HANDLEY v. FEDERAL COMMISSIONER OF TAXATION

Court:
HIGH COURT OF AUSTRALIA

Judges:
Stephen
Mason
Murphy
Aickin
Wilson JJ.

Other References:
Income Tax (Cth)

Judgment date: 1 APRIL 1981


Judgment by:
Stephen

Section 51 (1) of the Income Tax Assessment Act 1936, as amended, is the general provision which determines what losses and outgoings incurred by a taxpayer shall be allowable deductions. Because it must deal with items of expenditure of many and varied kinds it is expressed in very general terms. It has been said that its "language is simple enough and, in the main, little difficulty is encountered in recognizing those items of business expenditure which qualify as deductions" - Lunney v. Federal Commissioner of Taxation (1958) 100 CLR 478 , at p 496 . (at p185)

However, perhaps because of the very simplicity of its language, difficulties have been encountered in cases involving what have been called home office expenses. Expenditures of this nature, associated with portion of taxpayers' dwellings used to a greater or lesser extent for business or professional purposes, have, when claimed as deductible, been variously treated and the principles involved and the distinctions drawn between various such expenditures have not always been immediately apparent. (at p185)

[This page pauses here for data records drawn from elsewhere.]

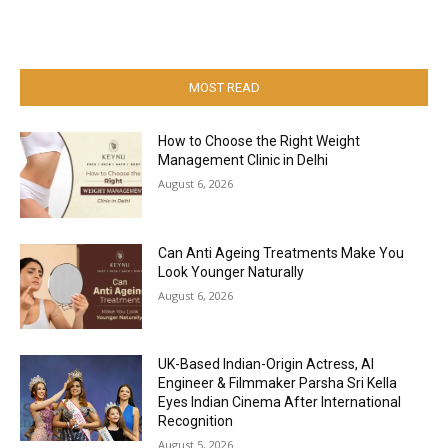
MOST READ
How to Choose the Right Weight
Management Clinic in Delhi
August 6, 2026
Can Anti Ageing Treatments Make You
Look Younger Naturally
August 6, 2026
UK-Based Indian-Origin Actress, AI
Engineer & Filmmaker Parsha Sri Kella
Eyes Indian Cinema After International
Recognition
August 5, 2026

The expenditures claimed as deductible by the present taxpayer, a barrister, are in the nature of home office expenses. They concern a room in his home, regularly used by him as a study for some twenty hours a week for about forty-five weeks a year. The existence of this room, suitable for use as a study, was regarded by him as an essential feature affecting his decision to purchase the house. The room is only used infrequently for purposes other than as a study, but it does provide a means of access to a patio which the family use occasionally. The expenditures consist of interest on moneys borrowed on the security of a mortgage over the premises and applied in their purchase, municipal and water rates and fire insurance premiums, all in respect of the premises. In each case one fifteenth of the total expenditure has been claimed, that being the proportion of the floor area of the house which is occupied by the study. The Commissioner allowed claimed deductions in respect of electricity and house cleaning charges apportioned in respect of the study and no question arises as to them, but he disallowed these other claimed deductions. Their disallowance was upheld by a Board of Review. (at p185)

On appeal to the Supreme Court of New South Wales Yeldham J. referred to Lunney's Case and to Thomas v. Federal Commissioner of Taxation (1972) 46 ALJR 397 ; 3 ATR 165 ; 72 ATC 4094 ; Federal Commissioner of Taxation v. Faichney (1972) 129 CLR 38 , Federal Commissioner of Taxation v. McCloy [1975] 1 NSWLR 202 and the decision of the Federal Court of Australia in Federal Commissioner of Taxation v. Forsyth (1980) 42 FLR 1 ; 29 ALR 528 ; 10 ATR 729 ; 80 ATC 4176 , now on appeal to this Court. It was in reliance upon McCloy, Thomas and Faichney that the Board had upheld the Commissioner's assessment. (at p186)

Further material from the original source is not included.